PixelLib now supports the ability to adjust the speed of detection according to a user's needs. The inference speed with a minimal reduction in the accuracy of detection. There are three main parameters that control the speed of detection.

average fast rapid

By default the detection speed is about 1 second for a processing a single image using Nvidia GeForce 1650. Using Average Detection Mode

  import pixellib
  from pixellib.instance import instance_segmentation
  import cv2


  capture = cv2.VideoCapture(0)

  segment_video = instance_segmentation(infer_speed = "average")
  segment_video.load_model("mask_rcnn_coco.h5")
  segment_video.process_camera(capture, frames_per_second= 10, output_video_name="output_video.mp4", show_frames= True,
  frame_name= "frame")

In the modified code above within the class instance_segmentation we introduced a new parameter infer_speed which determines the speed of detection and it was set to average. The average value reduces the detection to half of its original speed, the detection speed would become 0.5 seconds for processing a single image.

Using fast Detection Mode

  
  import pixellib
  from pixellib.instance import instance_segmentation
  import cv2


  capture = cv2.VideoCapture(0)

  segment_video = instance_segmentation(infer_speed = "fast")
  segment_video.load_model("mask_rcnn_coco.h5")
  segment_video.process_camera(capture, frames_per_second= 10, output_video_name="output_video.mp4", show_frames= True,
  frame_name= "frame")

In the code above we replaced the infer_speed value to fast and the speed of detection is about 0.35 seconds for processing a single image.

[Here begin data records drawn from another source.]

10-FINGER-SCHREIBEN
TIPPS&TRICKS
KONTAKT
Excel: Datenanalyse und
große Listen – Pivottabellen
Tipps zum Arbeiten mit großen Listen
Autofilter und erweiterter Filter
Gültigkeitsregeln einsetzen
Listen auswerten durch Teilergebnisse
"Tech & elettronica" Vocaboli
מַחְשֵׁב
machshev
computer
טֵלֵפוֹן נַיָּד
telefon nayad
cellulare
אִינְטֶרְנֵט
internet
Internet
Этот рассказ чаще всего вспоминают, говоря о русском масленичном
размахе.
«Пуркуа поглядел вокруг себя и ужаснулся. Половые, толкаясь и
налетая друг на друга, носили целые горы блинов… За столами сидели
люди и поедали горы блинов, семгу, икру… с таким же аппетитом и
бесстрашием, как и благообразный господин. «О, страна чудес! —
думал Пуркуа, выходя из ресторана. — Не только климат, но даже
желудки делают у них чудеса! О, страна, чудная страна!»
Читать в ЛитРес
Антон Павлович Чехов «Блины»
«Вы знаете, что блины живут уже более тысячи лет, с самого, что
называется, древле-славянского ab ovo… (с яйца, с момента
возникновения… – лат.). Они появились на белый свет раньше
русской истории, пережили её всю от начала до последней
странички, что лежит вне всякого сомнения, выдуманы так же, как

Using rapid Detection Mode

  
  import pixellib
  from pixellib.instance import instance_segmentation
  import cv2


  capture = cv2.VideoCapture(0)

  segment_video = instance_segmentation(infer_speed = "rapid")
  segment_video.load_model("mask_rcnn_coco.h5")
  segment_video.process_camera(capture, frames_per_second= 10, output_video_name="output_video.mp4", show_frames= True,
  frame_name= "frame")

In the code above we replaced the infer_speed value to rapid the fastest the detection mode. The speed of detection becomes 0.25 seconds for processing a single image. The rapid detection speed mode achieves 4fps.